Gabriel was greatly depressed. This debauch boded ill for that wilful and fascinating mistress whom the faithful man even now felt within him as the embodiment of all that was sweet and bright and hopeless.
He put out the expiring lights, that the barn might not be endangered, closed the door upon the men in their deep oblivious sleep, and went again into the lone night. A hot breeze, as if breathed from the parted lips of some dragon about to swallow the globe, fanned him from the, south, while directly opposite in the north rose a grim misshapen body of cloud, in the very teeth of the wind. So unnaturally did it rise that one could fancy it to be lifted by machinery from below. Meanwhile the faint cloudlets had flown back into the south-east corner of the sky, as if in terror of the large cloud, like a young brood gazed in upon by some monster.
Going on to the village, Oak flung a small stone against the window of Laban Tall's bedroom, expecting Susan to open it; but nobody stirred.
He went round to the back door, which had been left unfastened for Labans entry, and passed in to the foot of the staircase.
`Mrs Tall, I've come for the key of the granary, to get at the rickcloths,' said Oak, in a stentorian voice.
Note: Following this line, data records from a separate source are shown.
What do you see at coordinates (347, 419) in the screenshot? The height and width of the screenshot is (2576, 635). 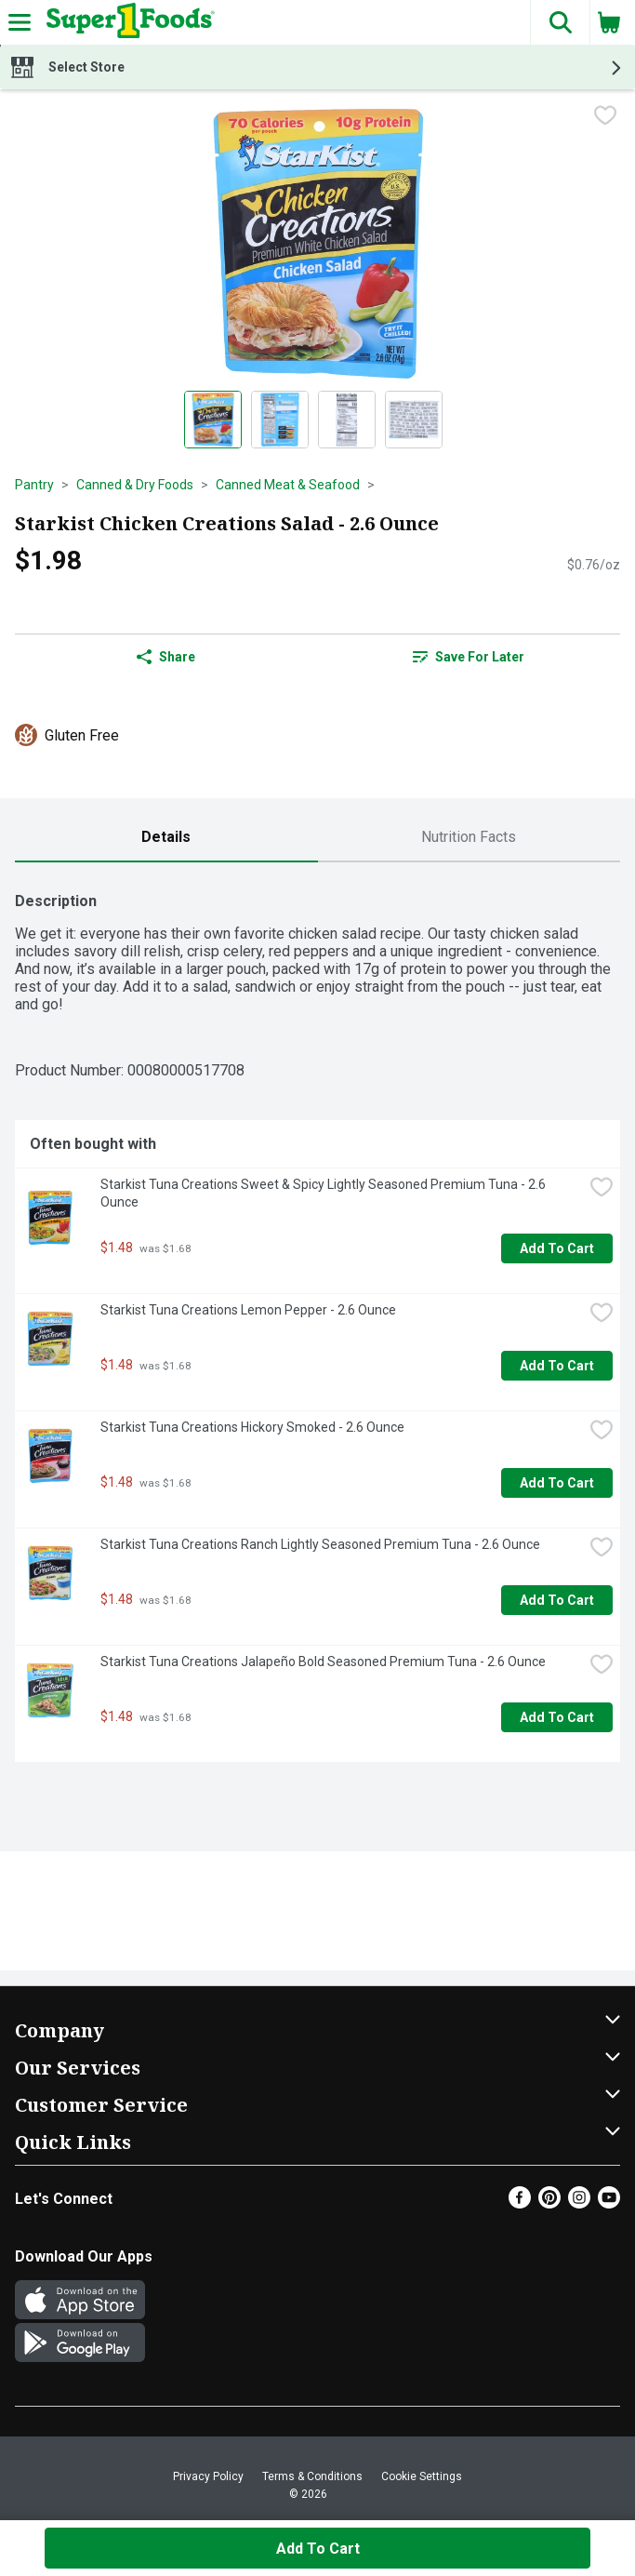 I see `[Show product image 3]` at bounding box center [347, 419].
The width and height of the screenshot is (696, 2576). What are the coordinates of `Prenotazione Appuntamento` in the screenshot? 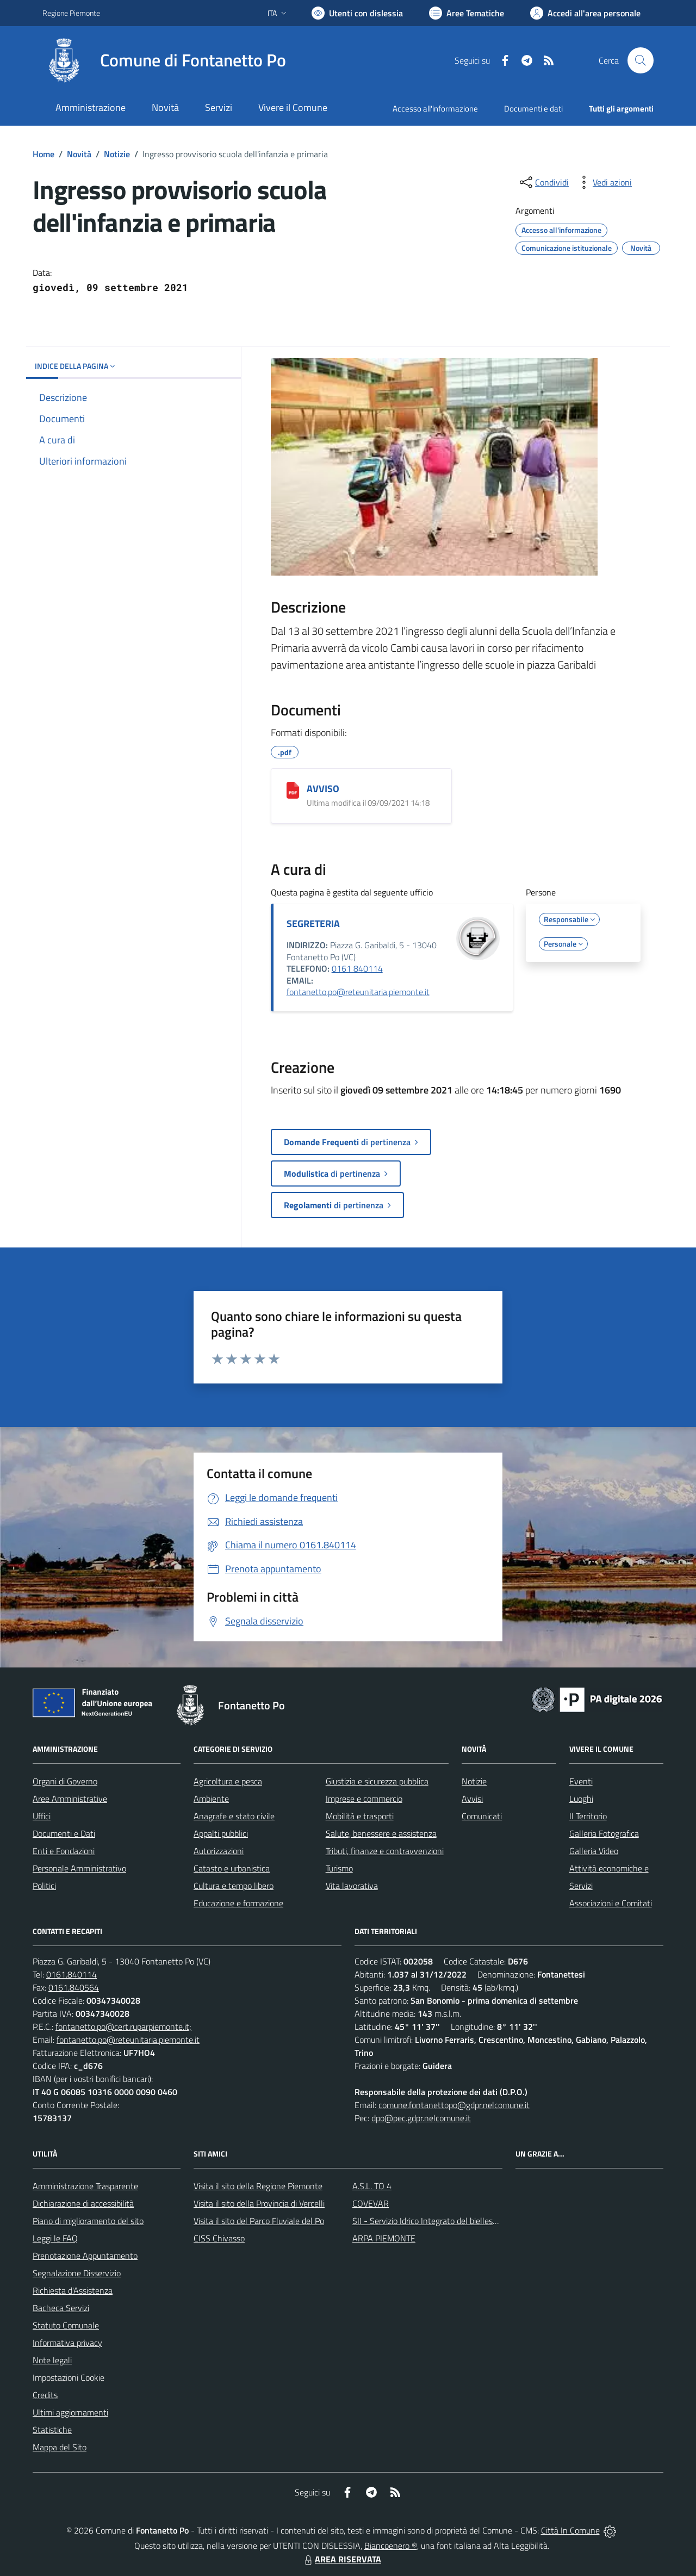 It's located at (85, 2255).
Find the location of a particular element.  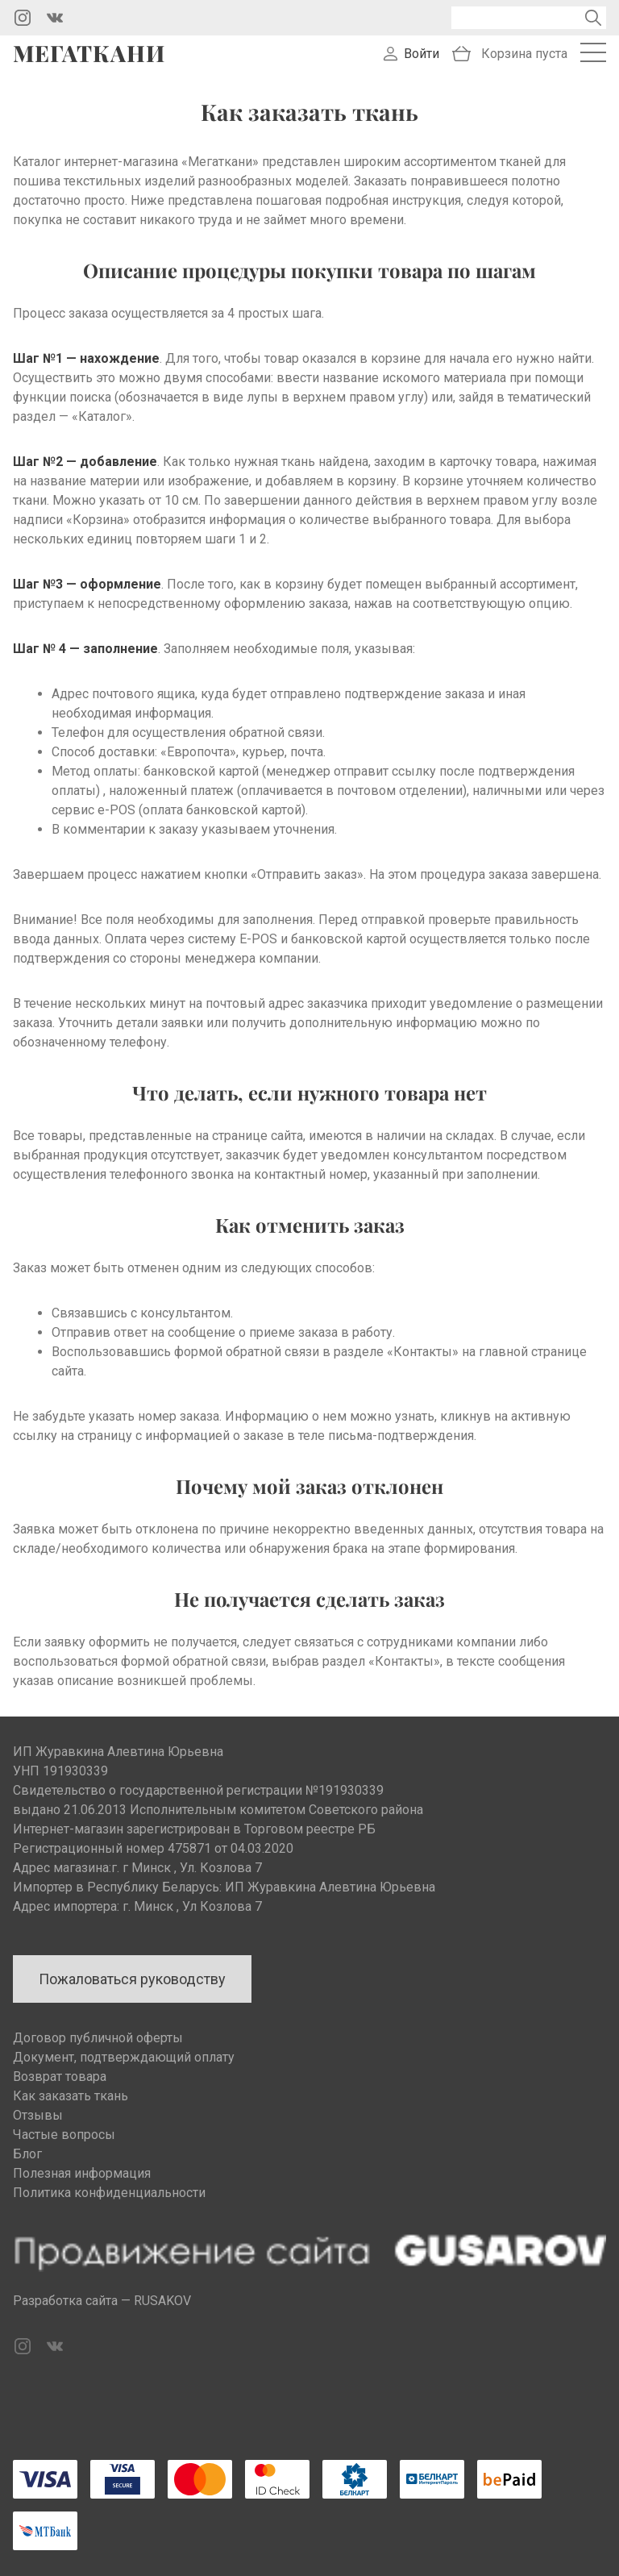 RUSAKOV is located at coordinates (162, 2300).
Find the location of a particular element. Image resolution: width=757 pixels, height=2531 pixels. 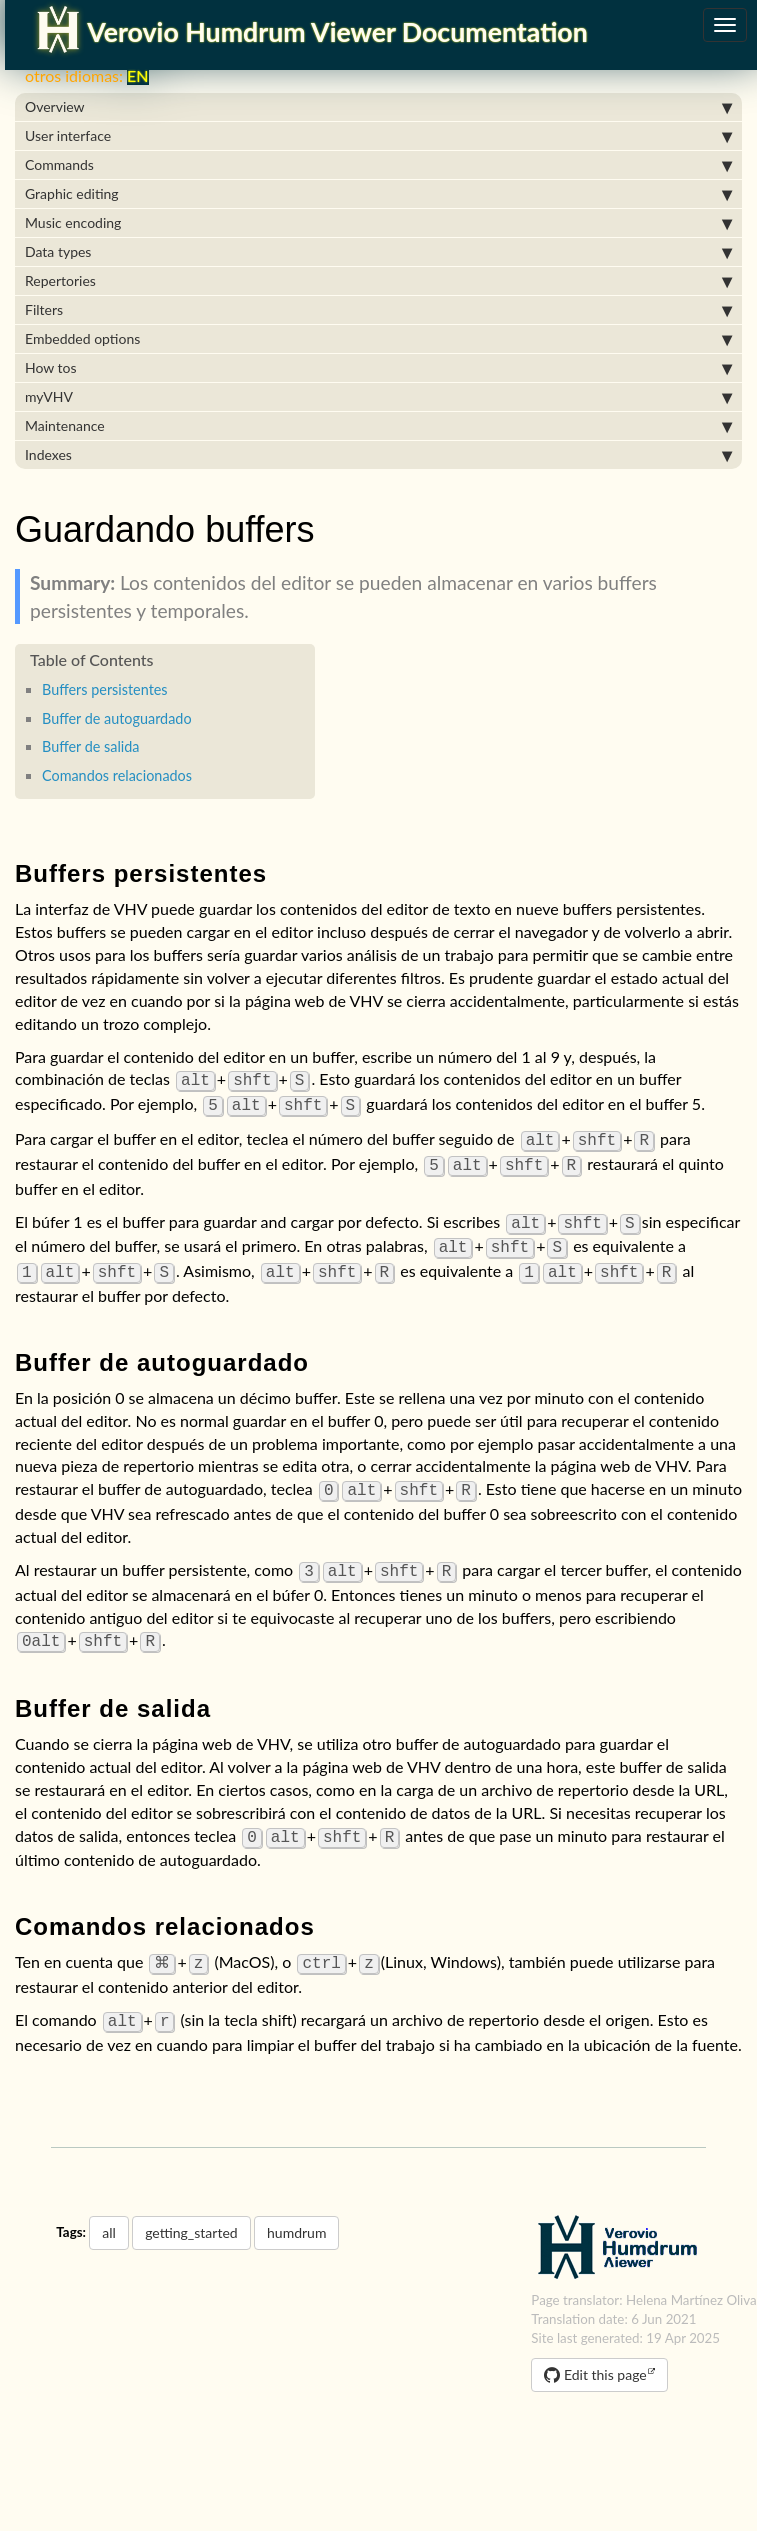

`Is that you?' said Mrs Susan Tall, half awake.
`Yes,' said Gabriel.
`Come along to bed, do, you draw-latching rogue - keeping a body awake like this!'
`It isn't Laban--'tis Gabriel Oak. I want the key of the granary.'
`Gabriel! `What in the name of fortune did you pretend to be laban for?'
`I didn't. I thought you meant--'
`Yes you did! `What do you want here?'
`The key of the granary.
`Take it then. 'Tis on the nail. People coming disturbing women at this time of night ought--'
Gabriel took the key, without waiting to hear the conclusion of the tirade. Ten minutes later his lonely figure might have been seen dragging four large waterproof coverings across the yard, and soon two of these heaps of treasure in grain were covered snug - two cloths to each. Two hundred pounds were secured. Three wheat-stacks remained open, and there were no more cloths. Oak looked under the staddles and found a fork. He mounted the third pile of wealth and began operating, adopting the plan of sloping the upper sheaves one over the other; and, in addition, filling the interstices with the material of some untied sheaves.
So far all was well. By this hurried contrivance Bathsheba's property in wheat was safe for at any rate a week or two, provided always that there was not much wind.
Next came the barley. This it was only possible to protect by systematic thatching. Time went on, and the moon vanished not to reappear. It was the farewell of the ambassador previous to war. The night had a haggard look, like a sick thing; and there came finally an utter expiration of air from the whole heaven in the form of a slow breeze, which might have been likened to a death. And now nothing was heard in the yard but the dull thuds of the beetle which drove in the spars, and the rustle of thatch in the intervals.